Always in our thoughts.

From Mum, Dad, Carol, Craig and families xx.

HEARD, Samantha Kay

18.04.1990 – 23.12.2014.

Loved and remembered every day.

Mum, Dad and all the family xxx.

LE CORNU, Gavin Edward

Thinking of you at your favourite time of the year.

You’ll be in our thoughts on Christmas Day.

Forever in our hearts.

Sarah, Dad and Daisy xxx.

LE CROM, Yves

Thinking of you more than ever this Christmas Day on what would have been your 70th birthday.

Loved and missed by Val, Kerrie, Daniel and Carlie xxxx.

MOLLET, Nicola Joan

Who sadly passed away on 1 July, 2020.

Four Christmases have passed since I lost my true love. I am still in love with you. You were my once in a lifetime, my best friend, the love of my life and my forever after. You were my everything, you were my World.
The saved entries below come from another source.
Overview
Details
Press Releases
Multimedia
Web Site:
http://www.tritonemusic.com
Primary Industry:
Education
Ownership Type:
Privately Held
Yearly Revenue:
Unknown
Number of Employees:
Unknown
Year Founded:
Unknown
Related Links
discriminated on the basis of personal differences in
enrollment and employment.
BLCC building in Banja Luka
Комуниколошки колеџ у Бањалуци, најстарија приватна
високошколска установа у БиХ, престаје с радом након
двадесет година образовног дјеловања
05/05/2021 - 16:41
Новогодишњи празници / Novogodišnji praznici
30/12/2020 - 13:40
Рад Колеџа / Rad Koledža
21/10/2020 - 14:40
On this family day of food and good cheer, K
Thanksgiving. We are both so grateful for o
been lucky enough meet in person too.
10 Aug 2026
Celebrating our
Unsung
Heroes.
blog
I miss you when something good happens, because you’re the one I want to share it with. I miss you when something is troubling me, because you’re the one who understands me so well. I miss you when I laugh and cry, because I know that you are the one that made my laughter grow and my tears disappear. I miss you all the time, when I lay awake at night thinking of all the wonderful times we spent with each other, for those were some of the best and most memorable times of my life. I miss you the most when I hold my new grandson and you’re not there to share it with me.

With all our love always, from Kevin, Ryan, Lauren, Ron Ron, Lydia, Josh and baby bump xxx.

Sleep tight my darling.

PICKETT, Christine (née Du Feu)

31.07.1962 – 24.12.2009.

My dear daughter Christine has passed away, but in my heart you will always stay.

Your heartbroken Mum.

RIP with your Dad X.

I miss you so much, no more words to say.
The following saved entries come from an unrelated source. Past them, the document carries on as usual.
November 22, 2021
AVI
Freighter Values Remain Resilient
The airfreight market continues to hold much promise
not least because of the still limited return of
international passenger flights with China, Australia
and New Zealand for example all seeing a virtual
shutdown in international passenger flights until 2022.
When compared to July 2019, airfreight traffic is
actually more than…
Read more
Your ever-devoted sister Carolyne X.

SHAW, Denis Richard

10.08.1929 – 25.12.2010 and Stella Jean 05.03.1934 – 16.10.2019.

Thinking of you always Dad and Mum, especially at this time of year.

Christmas was a special time of year for us all filled with happy, fun and loving times.

With lots of love from Deborah, Brian, Sally, Linda and families XXXX.